- Record extracts

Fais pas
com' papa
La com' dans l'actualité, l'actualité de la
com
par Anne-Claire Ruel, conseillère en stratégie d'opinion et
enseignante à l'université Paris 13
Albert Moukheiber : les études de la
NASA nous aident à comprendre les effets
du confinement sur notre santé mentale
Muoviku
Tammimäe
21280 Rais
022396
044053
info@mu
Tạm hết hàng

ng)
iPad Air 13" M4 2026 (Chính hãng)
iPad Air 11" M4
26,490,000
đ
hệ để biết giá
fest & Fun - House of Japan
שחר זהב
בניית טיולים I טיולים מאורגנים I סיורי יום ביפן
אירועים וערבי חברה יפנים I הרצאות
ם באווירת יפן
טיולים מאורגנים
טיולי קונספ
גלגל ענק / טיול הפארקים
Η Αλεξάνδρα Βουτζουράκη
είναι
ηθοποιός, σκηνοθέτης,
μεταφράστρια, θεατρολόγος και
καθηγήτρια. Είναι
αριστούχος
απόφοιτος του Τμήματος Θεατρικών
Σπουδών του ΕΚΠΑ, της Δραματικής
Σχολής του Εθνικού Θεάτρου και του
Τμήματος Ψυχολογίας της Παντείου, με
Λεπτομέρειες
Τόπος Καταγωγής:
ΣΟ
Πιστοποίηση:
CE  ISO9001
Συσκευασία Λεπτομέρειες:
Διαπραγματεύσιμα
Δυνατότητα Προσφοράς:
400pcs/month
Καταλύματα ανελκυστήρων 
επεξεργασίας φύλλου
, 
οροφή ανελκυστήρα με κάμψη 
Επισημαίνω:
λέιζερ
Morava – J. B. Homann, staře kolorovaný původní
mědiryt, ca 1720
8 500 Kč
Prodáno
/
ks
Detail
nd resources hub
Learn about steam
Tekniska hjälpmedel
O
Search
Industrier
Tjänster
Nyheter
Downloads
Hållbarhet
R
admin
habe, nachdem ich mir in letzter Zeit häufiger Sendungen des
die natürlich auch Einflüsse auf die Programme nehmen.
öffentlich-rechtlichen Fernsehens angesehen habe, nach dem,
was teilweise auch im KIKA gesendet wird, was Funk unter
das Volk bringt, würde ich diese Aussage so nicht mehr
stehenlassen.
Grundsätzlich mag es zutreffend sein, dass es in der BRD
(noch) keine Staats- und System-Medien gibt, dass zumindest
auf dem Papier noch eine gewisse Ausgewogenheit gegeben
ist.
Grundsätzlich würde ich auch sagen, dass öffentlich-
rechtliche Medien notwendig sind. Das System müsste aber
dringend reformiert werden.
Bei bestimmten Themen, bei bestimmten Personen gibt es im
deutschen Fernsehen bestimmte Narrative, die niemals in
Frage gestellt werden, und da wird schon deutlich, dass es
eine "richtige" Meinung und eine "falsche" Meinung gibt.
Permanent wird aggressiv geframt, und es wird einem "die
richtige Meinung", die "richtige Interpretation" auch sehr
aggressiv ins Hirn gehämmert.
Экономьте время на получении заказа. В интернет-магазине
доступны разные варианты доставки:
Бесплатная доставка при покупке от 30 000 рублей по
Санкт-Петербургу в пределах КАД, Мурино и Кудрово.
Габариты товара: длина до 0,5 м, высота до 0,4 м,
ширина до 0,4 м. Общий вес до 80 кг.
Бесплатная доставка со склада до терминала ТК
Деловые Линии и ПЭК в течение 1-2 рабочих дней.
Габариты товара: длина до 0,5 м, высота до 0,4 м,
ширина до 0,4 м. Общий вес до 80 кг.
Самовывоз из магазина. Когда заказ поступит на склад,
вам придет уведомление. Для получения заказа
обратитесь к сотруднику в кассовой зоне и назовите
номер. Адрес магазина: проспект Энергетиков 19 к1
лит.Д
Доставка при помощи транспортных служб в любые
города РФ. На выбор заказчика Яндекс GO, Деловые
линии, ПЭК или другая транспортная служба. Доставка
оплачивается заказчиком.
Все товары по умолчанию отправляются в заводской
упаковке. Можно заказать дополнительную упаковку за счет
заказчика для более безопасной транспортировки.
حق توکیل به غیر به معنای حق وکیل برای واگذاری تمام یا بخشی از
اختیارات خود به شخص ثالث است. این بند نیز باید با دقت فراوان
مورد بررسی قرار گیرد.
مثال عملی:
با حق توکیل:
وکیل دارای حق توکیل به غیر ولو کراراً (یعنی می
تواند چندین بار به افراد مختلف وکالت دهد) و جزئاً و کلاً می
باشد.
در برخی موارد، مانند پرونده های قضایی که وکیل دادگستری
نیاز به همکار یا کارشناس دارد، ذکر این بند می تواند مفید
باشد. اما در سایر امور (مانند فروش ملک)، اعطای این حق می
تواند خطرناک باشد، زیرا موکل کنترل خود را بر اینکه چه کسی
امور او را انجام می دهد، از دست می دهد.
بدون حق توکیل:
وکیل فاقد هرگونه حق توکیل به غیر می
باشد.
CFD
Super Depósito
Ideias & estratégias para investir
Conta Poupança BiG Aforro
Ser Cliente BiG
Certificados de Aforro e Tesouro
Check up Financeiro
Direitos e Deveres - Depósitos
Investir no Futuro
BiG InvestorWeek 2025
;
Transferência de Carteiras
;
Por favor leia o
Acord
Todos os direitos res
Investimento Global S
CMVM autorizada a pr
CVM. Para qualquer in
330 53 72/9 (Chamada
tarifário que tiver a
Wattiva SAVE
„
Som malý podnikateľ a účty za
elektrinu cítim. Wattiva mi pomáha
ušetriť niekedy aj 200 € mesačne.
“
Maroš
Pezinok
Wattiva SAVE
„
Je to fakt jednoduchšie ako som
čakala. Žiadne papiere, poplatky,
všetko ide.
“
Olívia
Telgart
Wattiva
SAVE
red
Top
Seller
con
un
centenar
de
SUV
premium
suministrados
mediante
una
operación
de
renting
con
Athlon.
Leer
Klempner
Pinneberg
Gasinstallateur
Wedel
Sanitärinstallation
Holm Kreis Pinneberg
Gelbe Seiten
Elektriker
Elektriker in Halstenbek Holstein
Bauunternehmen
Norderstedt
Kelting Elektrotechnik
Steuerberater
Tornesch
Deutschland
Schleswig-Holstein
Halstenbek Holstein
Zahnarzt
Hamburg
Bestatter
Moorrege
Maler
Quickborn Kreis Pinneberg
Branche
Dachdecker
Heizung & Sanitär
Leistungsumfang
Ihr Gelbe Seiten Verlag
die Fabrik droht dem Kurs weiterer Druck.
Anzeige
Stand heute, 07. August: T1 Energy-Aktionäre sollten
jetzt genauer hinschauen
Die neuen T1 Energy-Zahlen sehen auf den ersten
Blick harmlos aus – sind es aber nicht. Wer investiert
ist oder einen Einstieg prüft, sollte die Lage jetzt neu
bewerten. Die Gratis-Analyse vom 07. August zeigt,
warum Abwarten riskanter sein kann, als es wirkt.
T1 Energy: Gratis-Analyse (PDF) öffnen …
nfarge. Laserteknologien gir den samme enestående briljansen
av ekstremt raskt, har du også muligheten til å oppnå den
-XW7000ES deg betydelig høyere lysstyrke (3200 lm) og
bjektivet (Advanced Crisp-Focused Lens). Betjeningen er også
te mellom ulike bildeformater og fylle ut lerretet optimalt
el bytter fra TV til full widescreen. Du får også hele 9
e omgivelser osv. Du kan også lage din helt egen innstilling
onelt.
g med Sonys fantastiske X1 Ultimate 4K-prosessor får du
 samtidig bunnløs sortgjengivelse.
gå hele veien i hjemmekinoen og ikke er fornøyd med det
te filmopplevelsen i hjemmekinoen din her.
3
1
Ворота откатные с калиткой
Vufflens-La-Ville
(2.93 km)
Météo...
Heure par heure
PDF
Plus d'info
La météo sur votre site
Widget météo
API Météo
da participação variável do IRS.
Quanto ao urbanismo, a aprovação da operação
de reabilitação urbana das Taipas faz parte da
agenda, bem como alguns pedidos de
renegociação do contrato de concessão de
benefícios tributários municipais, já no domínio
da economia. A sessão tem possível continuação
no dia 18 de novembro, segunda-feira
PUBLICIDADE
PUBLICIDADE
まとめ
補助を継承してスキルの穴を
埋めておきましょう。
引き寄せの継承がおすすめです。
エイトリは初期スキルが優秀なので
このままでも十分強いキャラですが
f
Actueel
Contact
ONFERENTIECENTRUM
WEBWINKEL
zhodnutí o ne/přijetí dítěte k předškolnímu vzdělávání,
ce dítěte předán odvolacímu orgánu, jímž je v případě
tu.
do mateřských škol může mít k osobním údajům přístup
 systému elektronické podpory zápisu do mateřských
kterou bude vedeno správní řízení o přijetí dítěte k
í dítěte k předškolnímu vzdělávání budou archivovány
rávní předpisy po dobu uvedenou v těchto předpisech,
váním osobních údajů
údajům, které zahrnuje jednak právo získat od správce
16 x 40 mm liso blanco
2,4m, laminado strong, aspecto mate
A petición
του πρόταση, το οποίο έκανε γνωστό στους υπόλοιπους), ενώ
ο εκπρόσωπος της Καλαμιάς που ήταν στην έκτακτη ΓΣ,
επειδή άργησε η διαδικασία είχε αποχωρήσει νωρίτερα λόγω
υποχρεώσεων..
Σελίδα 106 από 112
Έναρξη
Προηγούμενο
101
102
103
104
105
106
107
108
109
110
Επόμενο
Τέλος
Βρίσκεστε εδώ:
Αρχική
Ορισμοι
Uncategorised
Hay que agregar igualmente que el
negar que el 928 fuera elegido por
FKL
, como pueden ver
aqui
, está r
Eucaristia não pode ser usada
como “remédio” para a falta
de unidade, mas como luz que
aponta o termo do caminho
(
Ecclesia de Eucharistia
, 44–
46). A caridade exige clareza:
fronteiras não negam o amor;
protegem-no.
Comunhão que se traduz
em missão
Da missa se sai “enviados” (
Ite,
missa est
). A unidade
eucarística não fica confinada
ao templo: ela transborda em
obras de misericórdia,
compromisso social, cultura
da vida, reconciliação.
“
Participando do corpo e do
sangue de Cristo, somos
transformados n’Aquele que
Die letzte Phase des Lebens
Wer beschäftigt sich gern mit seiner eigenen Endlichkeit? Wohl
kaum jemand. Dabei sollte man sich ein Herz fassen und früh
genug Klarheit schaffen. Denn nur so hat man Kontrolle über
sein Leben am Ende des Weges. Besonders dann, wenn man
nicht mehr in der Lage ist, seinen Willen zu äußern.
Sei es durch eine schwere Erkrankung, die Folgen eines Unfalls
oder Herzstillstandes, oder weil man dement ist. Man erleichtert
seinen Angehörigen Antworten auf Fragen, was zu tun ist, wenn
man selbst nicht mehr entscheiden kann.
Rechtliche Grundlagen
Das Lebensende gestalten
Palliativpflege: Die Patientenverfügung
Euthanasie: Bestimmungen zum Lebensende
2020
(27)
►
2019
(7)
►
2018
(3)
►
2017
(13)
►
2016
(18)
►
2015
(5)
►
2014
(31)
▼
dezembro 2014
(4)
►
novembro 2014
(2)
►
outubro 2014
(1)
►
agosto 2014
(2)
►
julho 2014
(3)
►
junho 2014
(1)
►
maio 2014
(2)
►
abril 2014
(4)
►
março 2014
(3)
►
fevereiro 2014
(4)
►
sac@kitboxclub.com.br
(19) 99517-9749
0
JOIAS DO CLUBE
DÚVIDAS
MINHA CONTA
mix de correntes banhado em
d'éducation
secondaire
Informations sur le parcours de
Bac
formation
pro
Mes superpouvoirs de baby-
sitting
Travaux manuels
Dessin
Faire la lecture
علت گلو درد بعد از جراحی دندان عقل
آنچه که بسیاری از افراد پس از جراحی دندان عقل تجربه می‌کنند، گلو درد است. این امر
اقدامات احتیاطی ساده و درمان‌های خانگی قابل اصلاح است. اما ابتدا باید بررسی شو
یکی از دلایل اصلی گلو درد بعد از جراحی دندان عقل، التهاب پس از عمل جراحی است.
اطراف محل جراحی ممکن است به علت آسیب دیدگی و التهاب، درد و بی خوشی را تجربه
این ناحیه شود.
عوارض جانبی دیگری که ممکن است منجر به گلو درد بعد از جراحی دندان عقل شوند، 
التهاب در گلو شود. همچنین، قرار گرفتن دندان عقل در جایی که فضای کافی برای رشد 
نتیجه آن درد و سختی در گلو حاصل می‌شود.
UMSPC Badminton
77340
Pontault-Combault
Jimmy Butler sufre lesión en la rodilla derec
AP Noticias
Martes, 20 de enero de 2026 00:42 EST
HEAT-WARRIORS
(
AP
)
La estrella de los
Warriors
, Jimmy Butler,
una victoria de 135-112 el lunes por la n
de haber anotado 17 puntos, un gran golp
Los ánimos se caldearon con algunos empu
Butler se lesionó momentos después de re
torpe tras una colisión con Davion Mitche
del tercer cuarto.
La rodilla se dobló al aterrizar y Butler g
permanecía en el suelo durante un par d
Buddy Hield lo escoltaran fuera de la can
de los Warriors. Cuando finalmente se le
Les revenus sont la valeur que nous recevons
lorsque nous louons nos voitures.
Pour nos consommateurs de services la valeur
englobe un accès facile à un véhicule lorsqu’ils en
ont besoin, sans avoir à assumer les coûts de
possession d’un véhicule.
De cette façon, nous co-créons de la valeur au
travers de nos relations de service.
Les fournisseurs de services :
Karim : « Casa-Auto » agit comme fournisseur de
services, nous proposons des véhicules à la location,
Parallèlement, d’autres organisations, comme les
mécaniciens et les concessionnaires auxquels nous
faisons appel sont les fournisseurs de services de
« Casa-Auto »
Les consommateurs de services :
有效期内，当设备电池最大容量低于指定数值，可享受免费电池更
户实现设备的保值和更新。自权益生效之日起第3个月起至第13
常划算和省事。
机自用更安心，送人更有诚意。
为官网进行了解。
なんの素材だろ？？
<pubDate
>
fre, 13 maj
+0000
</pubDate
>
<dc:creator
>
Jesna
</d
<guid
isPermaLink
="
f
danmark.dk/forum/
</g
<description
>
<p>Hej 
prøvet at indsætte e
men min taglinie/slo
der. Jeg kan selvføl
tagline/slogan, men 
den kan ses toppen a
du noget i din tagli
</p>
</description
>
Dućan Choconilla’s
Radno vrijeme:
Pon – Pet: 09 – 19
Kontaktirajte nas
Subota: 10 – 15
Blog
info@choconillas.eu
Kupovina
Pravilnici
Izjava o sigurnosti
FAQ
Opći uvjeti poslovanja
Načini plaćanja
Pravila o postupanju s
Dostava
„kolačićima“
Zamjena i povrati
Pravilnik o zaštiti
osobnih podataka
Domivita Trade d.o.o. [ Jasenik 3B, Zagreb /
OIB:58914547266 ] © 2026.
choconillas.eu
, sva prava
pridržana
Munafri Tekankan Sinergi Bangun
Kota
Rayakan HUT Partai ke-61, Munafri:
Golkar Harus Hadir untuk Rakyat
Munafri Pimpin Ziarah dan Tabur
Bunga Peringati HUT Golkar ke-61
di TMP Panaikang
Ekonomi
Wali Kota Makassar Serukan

- Work task
Gather all lines of the records that include the word "برای".

- Written solution
حق توکیل به غیر به معنای حق وکیل برای واگذاری تمام یا بخشی از
التهاب در گلو شود. همچنین، قرار گرفتن دندان عقل در جایی که فضای کافی برای رشد 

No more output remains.